In Grand Lodge, Boston, December 8, 1915.

The special committee appointed to take under consideration the fourth and fifth questions discussed in that part of the address of the M. W. Grand Master at the last Quarterly Communication which has to do with the establishment of International Lodge at Peking, China, begs to report as follows:

Stated briefly, the first of those questions is with reference to the eligibility of candidates who subscribe to prevailing Oriental religions. This question may be considered with respect to Oriental religions in general, but should also be looked at with respect to Buddhists and followers of Confucius, since it is probable that the matter, so far as this Grand Lodge is concerned, will be only academic as to other creeds. In the case of Mohammedan, Hindu, and Parsee, the question no longer admits of discussion. The practice of the United Grand Lodge of England and its predecessors, undoubted for almost a century and a half, would of itself suffice. In 1776, Umdat-ul-Umara, eldest son of the Nabob of Arcot, was initiated at Trichinopoly in a Lodge under the jurisdiction of the Provincial Grand Master for Madras. This reception of a Mohammedan Prince was an event of such significance that it was made the subject of congratulations by the Grand Lodge of England. The Parsees of Western India, so Gould informs us, long ago took an active interest in Masonry, and one of them, Brother Cama, was elected Grand Treasurer of the Grand Lodge of England in 1886. With respect to Hindus, it seems that there was an impression as late as 1860 that they were not eligible for Masonry, and the initiation of a Brahman in Meridian Lodge No. 345, in that year raised a vigorous discussion in the Masonic press. But it should be noted that the discussion did not turn upon any supposed ineligibility of the adherents of Oriental religions, but solely on the question whether the Brahman faith involved belief in God, as Masons understand such belief. The arguments of the Master of the Lodge was that "the very groundwork of the Brahman faith is the belief in one Grand Superintending Being." (See Freemason's Magazine, April 21, September 8, October 13, 1860; May 18, 1861.) In 1861, two Sikh Princes were initiated, and there does not appear to have been any doubt upon this matter since that time. In 1874 a Hindu was Master of a Lodge under the English constitutions. (See Gould, History of Freemasonry, III, 333, 336; Mackey, History of Freemasonry, VII, 1892.)
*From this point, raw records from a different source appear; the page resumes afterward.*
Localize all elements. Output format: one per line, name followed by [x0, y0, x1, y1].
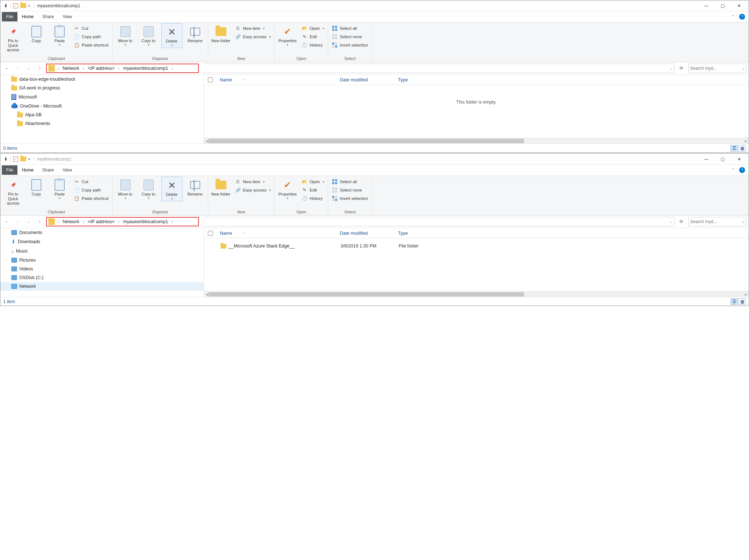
breadcrumb-node[interactable]: <IP address> — [87, 219, 116, 224]
move-to-button[interactable]: Move to ▾ — [115, 23, 136, 47]
close-button[interactable]: ✕ — [731, 1, 747, 11]
column-name[interactable]: Name⌃ — [217, 231, 337, 236]
navigation-pane[interactable]: Documents⬇Downloads♪MusicPicturesVideosO… — [0, 228, 204, 297]
cut-button[interactable]: ✂Cut — [72, 178, 110, 185]
invert-selection-button[interactable]: Invert selection — [330, 41, 369, 49]
titlebar[interactable]: ⬇ | ✓ ▾ myasesmblocalcomp1 — ▢ ✕ — [0, 0, 749, 11]
qat-properties-icon[interactable]: ✓ — [13, 157, 18, 162]
history-button[interactable]: 🕘History — [300, 41, 326, 49]
breadcrumb-node[interactable]: <IP address> — [87, 66, 116, 71]
qat-folder-icon[interactable] — [20, 3, 26, 8]
refresh-button[interactable]: ⟳ — [677, 217, 686, 226]
back-button[interactable]: ← — [3, 217, 11, 226]
chevron-right-icon[interactable]: › — [117, 220, 121, 224]
breadcrumb-node[interactable]: Network — [62, 219, 80, 224]
select-all-checkbox[interactable] — [208, 77, 213, 82]
chevron-right-icon[interactable]: › — [117, 67, 121, 70]
breadcrumb-node[interactable]: myasesmblocalcomp1 — [122, 66, 169, 71]
tree-item[interactable]: Attachments — [0, 119, 204, 128]
tab-view[interactable]: View — [58, 12, 76, 21]
horizontal-scrollbar[interactable]: ◂ ▸ — [204, 138, 749, 144]
search-box[interactable]: ⌕ — [688, 217, 746, 226]
file-list[interactable]: __Microsoft Azure Stack Edge__ 3/8/2019 … — [204, 238, 749, 291]
help-icon[interactable]: ? — [739, 14, 745, 20]
scroll-right-icon[interactable]: ▸ — [743, 138, 749, 144]
tab-home[interactable]: Home — [17, 12, 38, 21]
close-button[interactable]: ✕ — [731, 154, 747, 164]
file-list[interactable]: This folder is empty. — [204, 85, 749, 138]
copy-path-button[interactable]: 📄Copy path — [72, 186, 110, 194]
breadcrumb-node[interactable]: Network — [62, 66, 80, 71]
tree-item[interactable]: OSDisk (C:) — [0, 273, 204, 282]
select-none-button[interactable]: Select none — [330, 186, 369, 194]
delete-button[interactable]: ✕ Delete ▾ — [161, 23, 182, 48]
file-row[interactable]: __Microsoft Azure Stack Edge__ 3/8/2019 … — [208, 242, 745, 250]
chevron-right-icon[interactable]: › — [170, 67, 174, 70]
minimize-button[interactable]: — — [698, 1, 714, 11]
address-bar[interactable]: ›Network›<IP address>›myasesmblocalcomp1… — [46, 217, 199, 226]
tree-item[interactable]: Videos — [0, 265, 204, 273]
details-view-button[interactable]: ☰ — [730, 298, 738, 305]
paste-button[interactable]: Paste ▾ — [49, 177, 70, 201]
new-item-button[interactable]: 🗋New item▾ — [234, 25, 273, 32]
forward-button[interactable]: → — [13, 217, 22, 226]
copy-to-button[interactable]: Copy to ▾ — [138, 177, 159, 201]
paste-button[interactable]: Paste ▾ — [49, 23, 70, 47]
qat-dropdown-icon[interactable]: ▾ — [28, 157, 30, 161]
select-all-button[interactable]: Select all — [330, 178, 369, 185]
address-bar-dropdown[interactable]: ⌄ — [203, 217, 674, 226]
delete-button[interactable]: ✕ Delete ▾ — [161, 177, 182, 201]
edit-button[interactable]: ✎Edit — [300, 33, 326, 40]
invert-selection-button[interactable]: Invert selection — [330, 195, 369, 202]
qat-dropdown-icon[interactable]: ▾ — [28, 4, 30, 8]
tree-item[interactable]: GA work in progress — [0, 84, 204, 92]
column-date[interactable]: Date modified — [337, 231, 395, 236]
address-bar-dropdown[interactable]: ⌄ — [203, 64, 674, 73]
chevron-right-icon[interactable]: › — [56, 220, 60, 224]
chevron-right-icon[interactable]: › — [56, 67, 60, 70]
new-folder-button[interactable]: New folder — [210, 23, 231, 44]
pin-quick-access-button[interactable]: 📌 Pin to Quick access — [3, 177, 24, 206]
tree-item[interactable]: data-box-edge-troubleshoot — [0, 75, 204, 84]
tree-item[interactable]: Documents — [0, 228, 204, 237]
history-button[interactable]: 🕘History — [300, 195, 326, 202]
cut-button[interactable]: ✂Cut — [72, 25, 110, 32]
scrollbar-thumb[interactable] — [208, 292, 524, 297]
tab-share[interactable]: Share — [38, 165, 58, 175]
pin-quick-access-button[interactable]: 📌 Pin to Quick access — [3, 23, 24, 53]
tree-item[interactable]: OneDrive - Microsoft — [0, 102, 204, 110]
back-button[interactable]: ← — [3, 64, 11, 73]
paste-shortcut-button[interactable]: 📋Paste shortcut — [72, 41, 110, 49]
tree-item[interactable]: Network — [0, 282, 204, 291]
select-all-checkbox[interactable] — [208, 231, 213, 236]
minimize-button[interactable]: — — [698, 154, 714, 164]
titlebar[interactable]: ⬇ | ✓ ▾ mydbesmbcomp1 — ▢ ✕ — [0, 154, 749, 165]
edit-button[interactable]: ✎Edit — [300, 186, 326, 194]
thumbnails-view-button[interactable]: ▦ — [738, 145, 746, 152]
select-none-button[interactable]: Select none — [330, 33, 369, 40]
new-folder-button[interactable]: New folder — [210, 177, 231, 197]
tab-home[interactable]: Home — [17, 165, 38, 175]
collapse-ribbon-icon[interactable]: ⌃ — [729, 168, 737, 173]
maximize-button[interactable]: ▢ — [714, 1, 731, 11]
tree-item[interactable]: Pictures — [0, 256, 204, 265]
tab-file[interactable]: File — [2, 165, 17, 175]
chevron-right-icon[interactable]: › — [81, 220, 85, 224]
column-name[interactable]: Name⌃ — [217, 77, 337, 82]
tab-share[interactable]: Share — [38, 12, 58, 21]
file-pane[interactable]: Name⌃ Date modified Type This folder is … — [204, 75, 749, 144]
search-input[interactable] — [690, 66, 741, 71]
help-icon[interactable]: ? — [739, 167, 745, 173]
horizontal-scrollbar[interactable]: ◂ ▸ — [204, 291, 749, 297]
navigation-pane[interactable]: data-box-edge-troubleshootGA work in pro… — [0, 75, 204, 144]
rename-button[interactable]: Rename — [185, 23, 206, 44]
easy-access-button[interactable]: 🔗Easy access▾ — [234, 186, 273, 194]
scroll-right-icon[interactable]: ▸ — [743, 291, 749, 297]
open-button[interactable]: 📂Open▾ — [300, 25, 326, 32]
tab-file[interactable]: File — [2, 12, 17, 21]
up-button[interactable]: ↑ — [35, 217, 44, 226]
scrollbar-thumb[interactable] — [208, 139, 524, 143]
column-type[interactable]: Type — [395, 231, 439, 236]
qat-folder-icon[interactable] — [20, 157, 26, 161]
tree-item[interactable]: Alpa-SB — [0, 110, 204, 119]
It would belie all our professions of universality if this were not so. We must guard jealously the Landmark--one of the few undoubted and universally admitted Landmarks--that calls for belief in God, the Grand Architect of the Universe. In Brother George F. Moore's well-known paper upon the subject he justly pronounces this the first Landmark in Freemasonry. But the idea of God here is universal. Each of us may interpret it in terms of his own creed. The requirement is not that Masons adhere to this or that theological system or conceive of God in terms of this or that creed. It is a simple requirement of belief in the One God, however manifested, upon which philosophers and prophets and saints and the enlightened religions of all time have been able to agree. It is enough to say that we fully concur in the eloquent and convincing presentation of this matter in the address of the Grand Master.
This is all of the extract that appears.